Chris McGrady - Equity Analyst at KBW - (00:48:00)
Oh great. Thanks for the question, Harris. Deregulation, big picture. What does that mean for Zion at this point? Deregulation, you say? Yeah, yeah.
Harris Simmons - Chairman and Chief Executive Officer - (00:48:15)
Well listen, I think, I suspect that I speak for a lot of my counterparts around the industry. You know, we're looking for solid regulations. We're not looking to, you know, and we've seen instances where you know, regulators have really started focusing on stuff that's kind of, it's trivia, it's been politically motivated, the whole debanking kind of thing. Regulation around, you know, disclosures around climate, trying to get, getting us to try and figure out what the impact of small business lending is on climate change. I consider all of that to be not particularly productive and a distraction from doing what we ought to be doing, which is figuring out how we lend to businesses, individuals to do productive things. And for one, I welcome the. The. Attitudes we're seeing currently out of the regulatory agencies to get back to basics and to focus on the things that can create material weakness in the financial system. But you know, it's not going to change much about how we if anything it's not going to change anything really materially how we think about credit, how we think about managing risk, et cetera. I think it's going to be helpful in eliminating some of these distractions. So I think it's a good thing but won't have any material impact on how we operate. Okay, thank you for that. And then Ryan for you on the deposit disclosures on the non interest bearing, should we think of those as just a reclass and then a little bit.
Chris McGrady - Equity Analyst at KBW - (00:50:20)
More next quarter or is it something. Beyond that that I'm missing? Thanks.
Ryan Richards - Chief Financial Officer - (00:50:25)

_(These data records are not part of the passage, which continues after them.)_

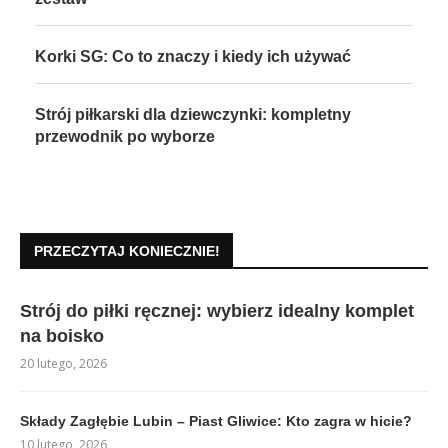
Korki SG: Co to znaczy i kiedy ich używać
Strój piłkarski dla dziewczynki: kompletny
przewodnik po wyborze
PRZECZYTAJ KONIECZNIE!
Strój do piłki ręcznej: wybierz idealny komplet
na boisko
20 lutego, 2026
Składy Zagłębie Lubin – Piast Gliwice: Kto zagra w hicie?
10 lutego, 2026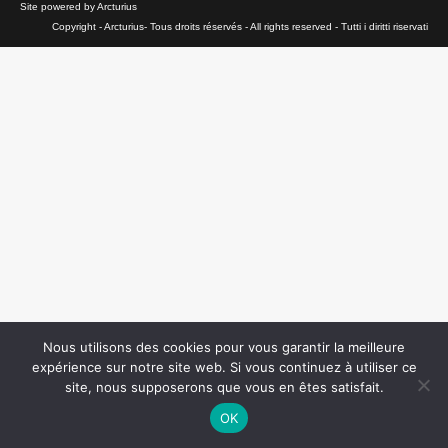
Site powered by Arcturius
Copyright - Arcturius- Tous droits réservés - All rights reserved - Tutti i diritti riservati
Nous utilisons des cookies pour vous garantir la meilleure
expérience sur notre site web. Si vous continuez à utiliser ce
site, nous supposerons que vous en êtes satisfait.
OK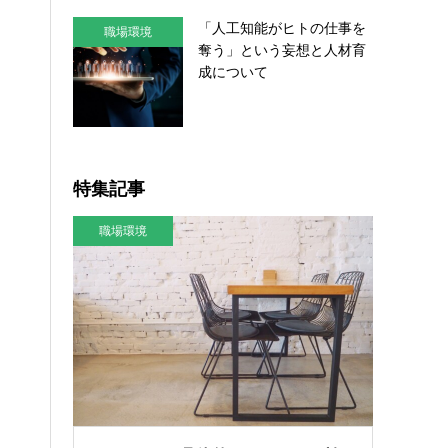
「人工知能がヒトの仕事を
職場環境
奪う」という妄想と人材育
成について
特集記事
職場環境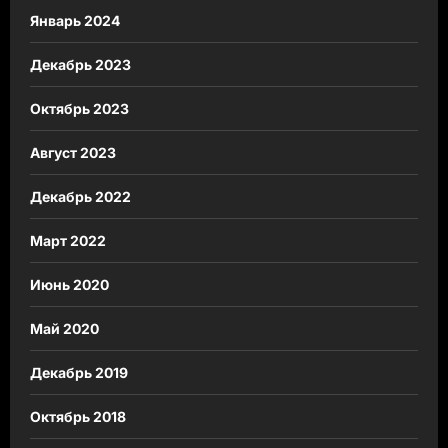
Январь 2024
Декабрь 2023
Октябрь 2023
Август 2023
Декабрь 2022
Март 2022
Июнь 2020
Май 2020
Декабрь 2019
Октябрь 2018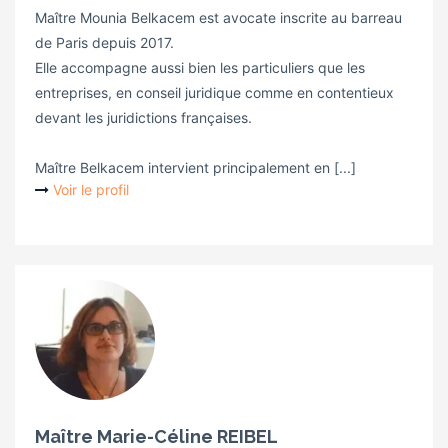
Maître Mounia Belkacem est avocate inscrite au barreau
de Paris depuis 2017.
Elle accompagne aussi bien les particuliers que les
entreprises, en conseil juridique comme en contentieux
devant les juridictions françaises.
Maître Belkacem intervient principalement en [...]
Voir le profil
Maître Marie-Céline REIBEL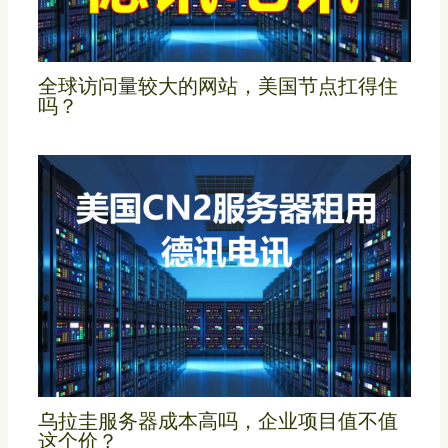
全球访问量较大的网站，美国节点扛得住
吗？
乌拉圭服务器成本高吗，企业项目值不值
这个价？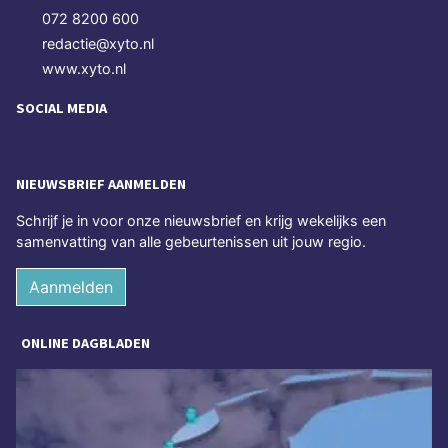
072 8200 600
redactie@xyto.nl
www.xyto.nl
SOCIAL MEDIA
NIEUWSBRIEF AANMELDEN
Schrijf je in voor onze nieuwsbrief en krijg wekelijks een
samenvatting van alle gebeurtenissen uit jouw regio.
Aanmelden
ONLINE DAGBLADEN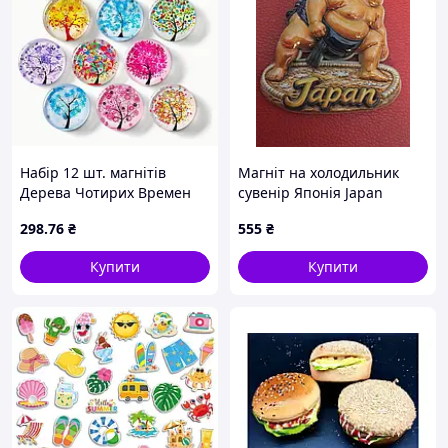
Набір 12 шт. магнітів
Магніт на холодильник
Дерева Чотирих Времен
сувенір Японія Japan
Року (скло, 3 см)
боротьба сумо
298
.76
₴
555
₴
Купити
Купити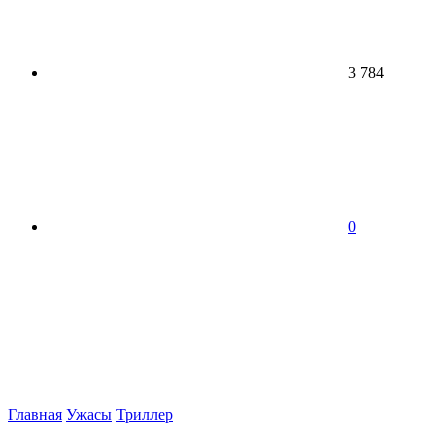
3 784
0
Главная
Ужасы
Триллер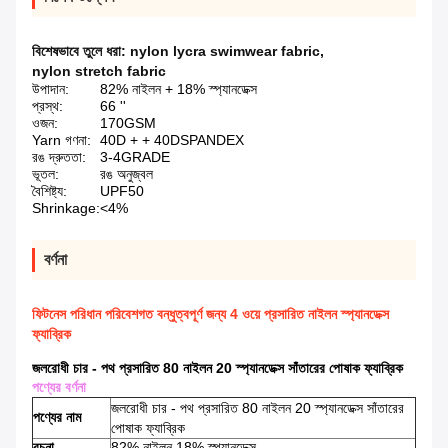
বিশেষভাবে তুলে ধরা:
nylon lycra swimwear fabric
,
nylon stretch fabric
উপাদান:
82% নাইলন + 18% স্প্যানডেক্স
প্রস্থ:
66 ''
ওজন:
170GSM
Yarn গণনা:
40D + + 40DSPANDEX
রঙ দ্রুততা:
3-4GRADE
ভূতল:
রঙ অনুজ্বল
বৈশিষ্ট্য:
UPF50
Shrinkage:
<4%
বর্ণনা
ফিটনেস পরিধান পরিবেশগত বন্ধুত্বপূর্ণ জন্য 4 ওয়ে প্রসারিত নাইলন স্প্যানডেক্স
ফ্যাব্রিক
জলরোধী চার - পথ প্রসারিত 80 নাইলন 20 স্প্যানডেক্স সাঁতারের পোষাক ফ্যাব্রিক
পণ্যের বর্ণনা
জলরোধী চার - পথ প্রসারিত 80 নাইলন 20 স্প্যানডেক্স সাঁতারের
পণ্যের নাম
পোষাক ফ্যাব্রিক
রচনা
82% নাইলন 18% স্প্যানডেক্স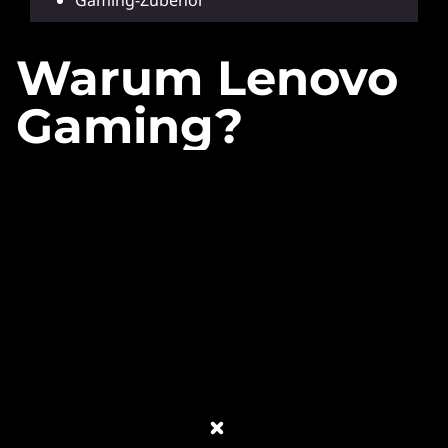
Gaming-Zubehör
Warum Lenovo
Gaming?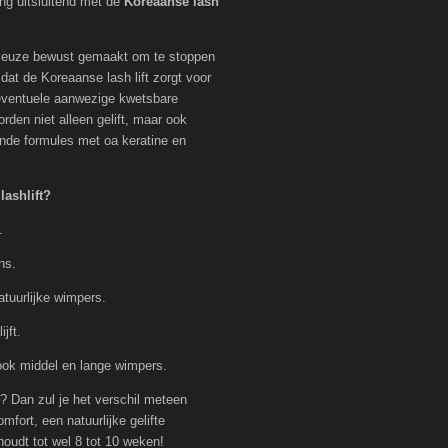
ng uitsluitend met de
Koreaanse lash
keuze bewust gemaakt om te stoppen
dat de Koreaanse lash lift zorgt voor
 eventuele aanwezige kwetsbare
den niet alleen gelift, maar ook
ende formules met oa keratine en
ashlift?
.
ns.
atuurlijke wimpers.
jft.
 ook middel en lange wimpers.
d? Dan zul je het verschil meteen
mfort, een natuurlijke gelifte
houdt tot wel 8 tot 10 weken!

Yeah, thanks Chris. Listen, we've rolled through all of our affiliates at this point and it is a reclass over something that was a pretty low cost consumer interest bearing into non interest bearing. So while maybe being slightly accretive to funding costs are beneficial but not a great degree, but we're really enthusiastic about the pull through and the market receptivity that we're seeing so far. And to the earlier point there's still an opportunity to put some more marketing dollars behind that and that growth agenda that Scott talked about before.